__Work order__:
Once the line containing "This screenshot has width=1024, height=2235." is found in the entries below, reproduce it and every line after it, stopping at and including the line containing "What do you see at coordinates (648, 14)"; reproduce nothing else, and keep each line exact.

Start of Given data

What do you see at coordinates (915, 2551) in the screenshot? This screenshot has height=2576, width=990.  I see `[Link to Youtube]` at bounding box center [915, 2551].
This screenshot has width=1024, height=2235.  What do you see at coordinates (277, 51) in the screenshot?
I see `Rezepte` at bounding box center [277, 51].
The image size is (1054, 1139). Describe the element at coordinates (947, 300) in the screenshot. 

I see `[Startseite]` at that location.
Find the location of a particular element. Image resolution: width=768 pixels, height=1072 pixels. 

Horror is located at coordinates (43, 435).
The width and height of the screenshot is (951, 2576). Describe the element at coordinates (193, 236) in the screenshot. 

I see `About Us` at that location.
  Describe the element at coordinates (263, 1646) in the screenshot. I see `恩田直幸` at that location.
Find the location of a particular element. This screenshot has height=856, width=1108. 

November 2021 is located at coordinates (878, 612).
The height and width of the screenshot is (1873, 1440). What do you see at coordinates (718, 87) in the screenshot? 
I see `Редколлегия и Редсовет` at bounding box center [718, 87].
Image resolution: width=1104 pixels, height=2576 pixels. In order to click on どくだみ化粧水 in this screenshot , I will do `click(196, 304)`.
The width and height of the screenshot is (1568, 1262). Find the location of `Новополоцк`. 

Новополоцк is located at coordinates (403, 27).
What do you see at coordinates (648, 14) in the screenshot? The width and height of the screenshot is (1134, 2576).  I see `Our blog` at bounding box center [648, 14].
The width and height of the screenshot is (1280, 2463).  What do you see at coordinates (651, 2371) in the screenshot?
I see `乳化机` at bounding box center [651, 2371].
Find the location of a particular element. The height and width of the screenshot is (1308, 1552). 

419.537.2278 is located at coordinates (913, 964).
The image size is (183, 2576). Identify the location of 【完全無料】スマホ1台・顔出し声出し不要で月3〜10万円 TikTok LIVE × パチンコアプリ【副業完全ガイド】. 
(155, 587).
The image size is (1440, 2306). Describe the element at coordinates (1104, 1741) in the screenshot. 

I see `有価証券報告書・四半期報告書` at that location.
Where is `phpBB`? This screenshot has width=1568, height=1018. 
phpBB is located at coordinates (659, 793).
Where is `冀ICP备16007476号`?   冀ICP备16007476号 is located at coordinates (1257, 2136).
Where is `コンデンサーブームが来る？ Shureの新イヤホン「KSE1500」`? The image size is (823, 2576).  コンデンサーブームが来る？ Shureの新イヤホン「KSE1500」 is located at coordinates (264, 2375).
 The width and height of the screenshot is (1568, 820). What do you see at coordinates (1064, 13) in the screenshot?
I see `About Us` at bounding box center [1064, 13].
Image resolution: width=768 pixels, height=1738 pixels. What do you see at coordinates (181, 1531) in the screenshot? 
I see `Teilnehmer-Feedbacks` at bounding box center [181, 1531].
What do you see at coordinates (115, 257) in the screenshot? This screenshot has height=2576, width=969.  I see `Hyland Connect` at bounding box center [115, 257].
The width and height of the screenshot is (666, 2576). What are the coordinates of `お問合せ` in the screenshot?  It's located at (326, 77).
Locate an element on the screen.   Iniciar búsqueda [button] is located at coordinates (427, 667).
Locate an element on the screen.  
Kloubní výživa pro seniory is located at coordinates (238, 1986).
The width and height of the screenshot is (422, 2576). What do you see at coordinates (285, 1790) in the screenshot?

End of Given data

__Problem solution__:
This screenshot has width=1024, height=2235.  What do you see at coordinates (277, 51) in the screenshot?
I see `Rezepte` at bounding box center [277, 51].
The image size is (1054, 1139). Describe the element at coordinates (947, 300) in the screenshot. 

I see `[Startseite]` at that location.
Find the location of a particular element. Image resolution: width=768 pixels, height=1072 pixels. 

Horror is located at coordinates (43, 435).
The width and height of the screenshot is (951, 2576). Describe the element at coordinates (193, 236) in the screenshot. 

I see `About Us` at that location.
  Describe the element at coordinates (263, 1646) in the screenshot. I see `恩田直幸` at that location.
Find the location of a particular element. This screenshot has height=856, width=1108. 

November 2021 is located at coordinates (878, 612).
The height and width of the screenshot is (1873, 1440). What do you see at coordinates (718, 87) in the screenshot? 
I see `Редколлегия и Редсовет` at bounding box center [718, 87].
Image resolution: width=1104 pixels, height=2576 pixels. In order to click on どくだみ化粧水 in this screenshot , I will do `click(196, 304)`.
The width and height of the screenshot is (1568, 1262). Find the location of `Новополоцк`. 

Новополоцк is located at coordinates (403, 27).
What do you see at coordinates (648, 14) in the screenshot? The width and height of the screenshot is (1134, 2576).  I see `Our blog` at bounding box center [648, 14].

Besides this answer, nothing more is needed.